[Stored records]
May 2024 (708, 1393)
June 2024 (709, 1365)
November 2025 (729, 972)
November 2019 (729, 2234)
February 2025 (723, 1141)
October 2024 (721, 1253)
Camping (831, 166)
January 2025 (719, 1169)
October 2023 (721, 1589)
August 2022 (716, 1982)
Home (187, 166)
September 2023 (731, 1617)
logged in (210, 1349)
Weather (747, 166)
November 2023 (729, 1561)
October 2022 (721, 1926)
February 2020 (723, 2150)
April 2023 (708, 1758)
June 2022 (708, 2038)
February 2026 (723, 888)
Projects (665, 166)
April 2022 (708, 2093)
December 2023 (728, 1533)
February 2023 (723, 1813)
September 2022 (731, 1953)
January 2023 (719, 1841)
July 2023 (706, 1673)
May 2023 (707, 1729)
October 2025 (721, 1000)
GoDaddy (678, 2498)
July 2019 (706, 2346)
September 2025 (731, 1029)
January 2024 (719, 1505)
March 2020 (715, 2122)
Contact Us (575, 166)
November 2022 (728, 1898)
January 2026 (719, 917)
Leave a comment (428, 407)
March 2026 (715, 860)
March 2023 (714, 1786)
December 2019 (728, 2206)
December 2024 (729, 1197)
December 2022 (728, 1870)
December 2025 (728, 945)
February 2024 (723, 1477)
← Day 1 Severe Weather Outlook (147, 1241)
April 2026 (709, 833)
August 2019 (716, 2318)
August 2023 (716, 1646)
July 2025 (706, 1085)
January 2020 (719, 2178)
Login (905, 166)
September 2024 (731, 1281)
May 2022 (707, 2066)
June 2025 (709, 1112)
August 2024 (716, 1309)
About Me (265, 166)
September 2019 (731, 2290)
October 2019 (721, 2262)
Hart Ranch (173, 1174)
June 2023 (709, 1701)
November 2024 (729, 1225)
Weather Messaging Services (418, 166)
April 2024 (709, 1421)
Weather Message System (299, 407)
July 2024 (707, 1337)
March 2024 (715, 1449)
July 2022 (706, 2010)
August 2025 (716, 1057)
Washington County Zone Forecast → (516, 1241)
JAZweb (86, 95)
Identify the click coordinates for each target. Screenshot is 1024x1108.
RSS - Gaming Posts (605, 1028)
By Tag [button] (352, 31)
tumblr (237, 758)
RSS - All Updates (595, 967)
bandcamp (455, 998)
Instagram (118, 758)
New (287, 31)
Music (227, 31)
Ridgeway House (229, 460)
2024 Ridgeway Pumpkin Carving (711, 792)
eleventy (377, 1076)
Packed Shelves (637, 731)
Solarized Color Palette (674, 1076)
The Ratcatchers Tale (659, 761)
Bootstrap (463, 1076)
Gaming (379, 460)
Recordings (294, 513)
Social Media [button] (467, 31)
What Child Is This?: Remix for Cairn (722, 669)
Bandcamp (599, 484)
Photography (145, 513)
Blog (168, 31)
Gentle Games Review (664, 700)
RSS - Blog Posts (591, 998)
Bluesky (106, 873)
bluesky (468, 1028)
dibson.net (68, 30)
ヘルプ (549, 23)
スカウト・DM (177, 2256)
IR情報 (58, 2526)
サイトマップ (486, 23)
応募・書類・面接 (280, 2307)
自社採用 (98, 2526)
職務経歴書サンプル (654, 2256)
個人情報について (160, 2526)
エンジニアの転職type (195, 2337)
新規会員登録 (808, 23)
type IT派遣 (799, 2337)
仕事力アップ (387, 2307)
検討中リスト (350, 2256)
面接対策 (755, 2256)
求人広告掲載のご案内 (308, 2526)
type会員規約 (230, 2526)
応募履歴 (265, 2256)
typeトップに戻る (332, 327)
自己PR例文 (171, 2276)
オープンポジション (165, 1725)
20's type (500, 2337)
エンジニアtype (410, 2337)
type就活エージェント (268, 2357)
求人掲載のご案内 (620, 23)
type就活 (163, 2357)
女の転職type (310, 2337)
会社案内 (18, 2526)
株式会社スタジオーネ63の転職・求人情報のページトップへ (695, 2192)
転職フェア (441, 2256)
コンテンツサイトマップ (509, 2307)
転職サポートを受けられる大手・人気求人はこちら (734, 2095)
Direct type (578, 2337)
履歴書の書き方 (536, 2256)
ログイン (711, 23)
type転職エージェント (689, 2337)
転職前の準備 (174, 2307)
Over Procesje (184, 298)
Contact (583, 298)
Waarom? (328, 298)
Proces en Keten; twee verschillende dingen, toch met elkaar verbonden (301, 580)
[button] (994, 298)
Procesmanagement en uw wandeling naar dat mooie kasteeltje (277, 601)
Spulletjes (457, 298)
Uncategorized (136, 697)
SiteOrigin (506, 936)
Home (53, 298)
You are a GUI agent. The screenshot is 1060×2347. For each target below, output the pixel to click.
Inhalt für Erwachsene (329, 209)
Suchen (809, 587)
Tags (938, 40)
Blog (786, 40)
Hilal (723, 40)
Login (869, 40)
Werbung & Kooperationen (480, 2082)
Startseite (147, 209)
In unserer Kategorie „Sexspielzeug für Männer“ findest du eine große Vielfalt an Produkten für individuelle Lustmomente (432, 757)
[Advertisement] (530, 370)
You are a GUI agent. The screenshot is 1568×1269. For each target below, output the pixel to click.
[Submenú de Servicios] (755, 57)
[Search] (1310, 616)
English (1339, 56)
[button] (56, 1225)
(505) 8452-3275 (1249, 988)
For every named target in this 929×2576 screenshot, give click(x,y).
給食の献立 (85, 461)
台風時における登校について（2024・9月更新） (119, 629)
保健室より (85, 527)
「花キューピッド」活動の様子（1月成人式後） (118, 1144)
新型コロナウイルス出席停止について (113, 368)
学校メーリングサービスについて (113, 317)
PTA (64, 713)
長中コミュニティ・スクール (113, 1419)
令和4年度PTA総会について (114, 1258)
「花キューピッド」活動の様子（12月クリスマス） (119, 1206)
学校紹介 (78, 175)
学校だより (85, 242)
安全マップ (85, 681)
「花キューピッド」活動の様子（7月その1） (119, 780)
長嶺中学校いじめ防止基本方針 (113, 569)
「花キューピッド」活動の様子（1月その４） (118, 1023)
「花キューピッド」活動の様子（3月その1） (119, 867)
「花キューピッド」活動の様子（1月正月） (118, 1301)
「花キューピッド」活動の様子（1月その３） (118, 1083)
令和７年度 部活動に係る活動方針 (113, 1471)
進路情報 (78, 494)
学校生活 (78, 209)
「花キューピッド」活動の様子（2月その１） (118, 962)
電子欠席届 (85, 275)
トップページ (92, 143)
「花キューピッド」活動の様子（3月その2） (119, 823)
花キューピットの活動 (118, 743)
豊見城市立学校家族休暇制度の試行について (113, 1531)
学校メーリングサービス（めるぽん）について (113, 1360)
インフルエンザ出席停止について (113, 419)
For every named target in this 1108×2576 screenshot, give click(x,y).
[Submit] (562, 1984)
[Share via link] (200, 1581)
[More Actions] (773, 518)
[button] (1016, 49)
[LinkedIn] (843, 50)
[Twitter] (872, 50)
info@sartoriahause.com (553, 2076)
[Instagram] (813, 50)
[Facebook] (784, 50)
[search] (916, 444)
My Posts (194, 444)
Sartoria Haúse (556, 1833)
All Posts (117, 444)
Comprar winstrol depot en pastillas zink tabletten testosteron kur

> _Exercise instructions_: Could you restate word for word the lines above from the one containing "You are a GUI agent. The screenshot is 1568×1269." through the one containing "インフルエンザ出席停止について (113, 419)", both included, and nothing else?

> _Finished exercise_:
You are a GUI agent. The screenshot is 1568×1269. For each target below, output the pixel to click.
[Submenú de Servicios] (755, 57)
[Search] (1310, 616)
English (1339, 56)
[button] (56, 1225)
(505) 8452-3275 (1249, 988)
For every named target in this 929×2576 screenshot, give click(x,y).
給食の献立 (85, 461)
台風時における登校について（2024・9月更新） (119, 629)
保健室より (85, 527)
「花キューピッド」活動の様子（1月成人式後） (118, 1144)
新型コロナウイルス出席停止について (113, 368)
学校メーリングサービスについて (113, 317)
PTA (64, 713)
長中コミュニティ・スクール (113, 1419)
令和4年度PTA総会について (114, 1258)
「花キューピッド」活動の様子（12月クリスマス） (119, 1206)
学校紹介 (78, 175)
学校だより (85, 242)
安全マップ (85, 681)
「花キューピッド」活動の様子（7月その1） (119, 780)
長嶺中学校いじめ防止基本方針 (113, 569)
「花キューピッド」活動の様子（1月その４） (118, 1023)
「花キューピッド」活動の様子（3月その1） (119, 867)
「花キューピッド」活動の様子（1月正月） (118, 1301)
「花キューピッド」活動の様子（1月その３） (118, 1083)
令和７年度 部活動に係る活動方針 (113, 1471)
進路情報 (78, 494)
学校生活 (78, 209)
「花キューピッド」活動の様子（2月その１） (118, 962)
電子欠席届 (85, 275)
トップページ (92, 143)
「花キューピッド」活動の様子（3月その2） (119, 823)
花キューピットの活動 (118, 743)
豊見城市立学校家族休暇制度の試行について (113, 1531)
学校メーリングサービス（めるぽん）について (113, 1360)
インフルエンザ出席停止について (113, 419)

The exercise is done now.